変わらぬ哀しみは/ジョージ・P・ペレケーノス

変わらぬ哀しみは (ハヤカワ・ミステリ文庫)

変わらぬ哀しみは (ハヤカワ・ミステリ文庫)

 読み始めてからシリーズだと気づいた。

 1959年。DCに住む黒人の子供デレクは警察官に憧れる少年だった(当時は黒人警官が珍しかった)。親同士が友人のギリシャアメリカ人の息子ビリーと遊んでいたところを、イタリア系のガキ大将ドミニクとアンジェロのマルティーニ兄弟に挑発され、デレクは万引きをしてしまう。
 デレクの父、ダライアスは黒人を差別せず付き合ってくれるビリーの父マイクの経営する食堂の料理人として働いており、母のアリーシアはハウンド・ドッグと異名を持つ凄腕警官フランク・ヴォーンの家などで通いの家政婦として働いている。
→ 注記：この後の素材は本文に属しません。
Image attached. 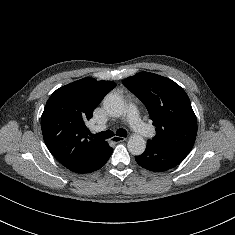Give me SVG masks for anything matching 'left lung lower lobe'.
<instances>
[{"mask_svg":"<svg viewBox=\"0 0 235 235\" xmlns=\"http://www.w3.org/2000/svg\"><path fill=\"white\" fill-rule=\"evenodd\" d=\"M189 152L147 141L145 152L135 156L136 162L151 171H166L180 164Z\"/></svg>","mask_w":235,"mask_h":235,"instance_id":"left-lung-lower-lobe-1","label":"left lung lower lobe"}]
</instances>
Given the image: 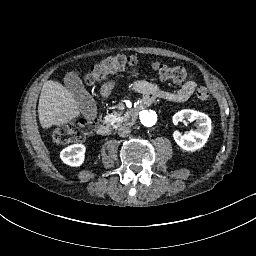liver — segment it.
<instances>
[{
    "label": "liver",
    "instance_id": "1",
    "mask_svg": "<svg viewBox=\"0 0 256 256\" xmlns=\"http://www.w3.org/2000/svg\"><path fill=\"white\" fill-rule=\"evenodd\" d=\"M42 128L62 125L80 115L73 94L55 81H46L41 89L38 105Z\"/></svg>",
    "mask_w": 256,
    "mask_h": 256
}]
</instances>
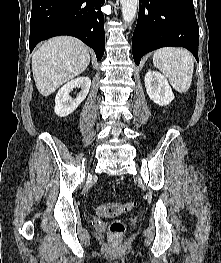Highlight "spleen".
Segmentation results:
<instances>
[{"mask_svg":"<svg viewBox=\"0 0 221 263\" xmlns=\"http://www.w3.org/2000/svg\"><path fill=\"white\" fill-rule=\"evenodd\" d=\"M153 64L176 91L185 93L189 90L194 71V58L189 51L176 47L158 49L153 54Z\"/></svg>","mask_w":221,"mask_h":263,"instance_id":"obj_1","label":"spleen"}]
</instances>
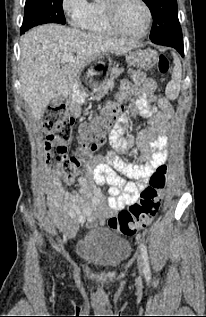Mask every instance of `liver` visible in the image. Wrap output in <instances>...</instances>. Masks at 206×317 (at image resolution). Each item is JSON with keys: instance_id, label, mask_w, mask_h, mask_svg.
<instances>
[{"instance_id": "6515ba94", "label": "liver", "mask_w": 206, "mask_h": 317, "mask_svg": "<svg viewBox=\"0 0 206 317\" xmlns=\"http://www.w3.org/2000/svg\"><path fill=\"white\" fill-rule=\"evenodd\" d=\"M139 43L86 33L57 24L29 30L21 41L20 80L25 102L35 118L56 98H71L85 65L105 53L124 55ZM75 54L60 67L65 54Z\"/></svg>"}]
</instances>
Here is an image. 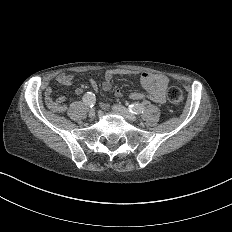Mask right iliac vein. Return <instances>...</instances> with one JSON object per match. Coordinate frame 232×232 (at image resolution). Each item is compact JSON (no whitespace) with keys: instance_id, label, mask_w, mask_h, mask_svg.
Returning <instances> with one entry per match:
<instances>
[{"instance_id":"right-iliac-vein-1","label":"right iliac vein","mask_w":232,"mask_h":232,"mask_svg":"<svg viewBox=\"0 0 232 232\" xmlns=\"http://www.w3.org/2000/svg\"><path fill=\"white\" fill-rule=\"evenodd\" d=\"M88 116H89L90 118L95 117V116H96V111H95L94 109H91V110L89 111V113H88Z\"/></svg>"}]
</instances>
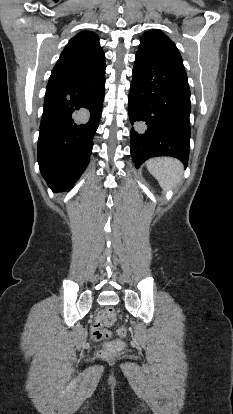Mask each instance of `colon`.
Returning <instances> with one entry per match:
<instances>
[{
    "instance_id": "obj_1",
    "label": "colon",
    "mask_w": 233,
    "mask_h": 414,
    "mask_svg": "<svg viewBox=\"0 0 233 414\" xmlns=\"http://www.w3.org/2000/svg\"><path fill=\"white\" fill-rule=\"evenodd\" d=\"M114 320H115V310L113 308H107V309L101 310L97 314L94 322L91 325V337L95 341L109 339L112 335L111 332L103 329L102 326L103 325L111 326L114 323ZM126 333H127V330L124 326H119L115 330V335L120 338L125 337ZM100 355L102 357H109L110 353L106 351H100Z\"/></svg>"
}]
</instances>
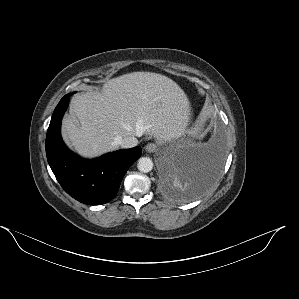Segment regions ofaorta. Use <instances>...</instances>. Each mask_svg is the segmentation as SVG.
<instances>
[{
    "mask_svg": "<svg viewBox=\"0 0 299 299\" xmlns=\"http://www.w3.org/2000/svg\"><path fill=\"white\" fill-rule=\"evenodd\" d=\"M137 168L139 171H141L143 173H148L153 169V162L148 157H141L138 160Z\"/></svg>",
    "mask_w": 299,
    "mask_h": 299,
    "instance_id": "1",
    "label": "aorta"
}]
</instances>
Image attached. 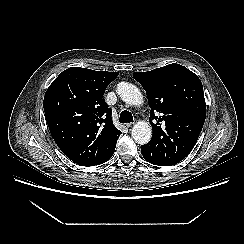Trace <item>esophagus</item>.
<instances>
[{
	"label": "esophagus",
	"mask_w": 244,
	"mask_h": 244,
	"mask_svg": "<svg viewBox=\"0 0 244 244\" xmlns=\"http://www.w3.org/2000/svg\"><path fill=\"white\" fill-rule=\"evenodd\" d=\"M126 126H127L128 128H131V127L134 126V123H127Z\"/></svg>",
	"instance_id": "34e87169"
}]
</instances>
兄のデニスはイライジャ・ムハンマド(マルコムX)のブラックムスリム運動に参加したり黒人の人権問題に関心がありながらも麻薬におぼれ始め、性質の悪い連中との付き合いを切れないでいる。
 60年代。ベトナム戦争キング牧師、激動の時代の中で生きるストレンジ一家とその周りの人々の熱く切ない物語。

 一言で言えば、ハードボイルドなのに浦澤直樹「20世紀少年」の最初の方を読んだような気持ちになる。登場人物が多いけど、そんなに苦にならないくらいキャラが立ってる。ちょっと翻訳が三人称多視点の文体のなかでどいつが主観なのか分からなくなりやすかったのが難か。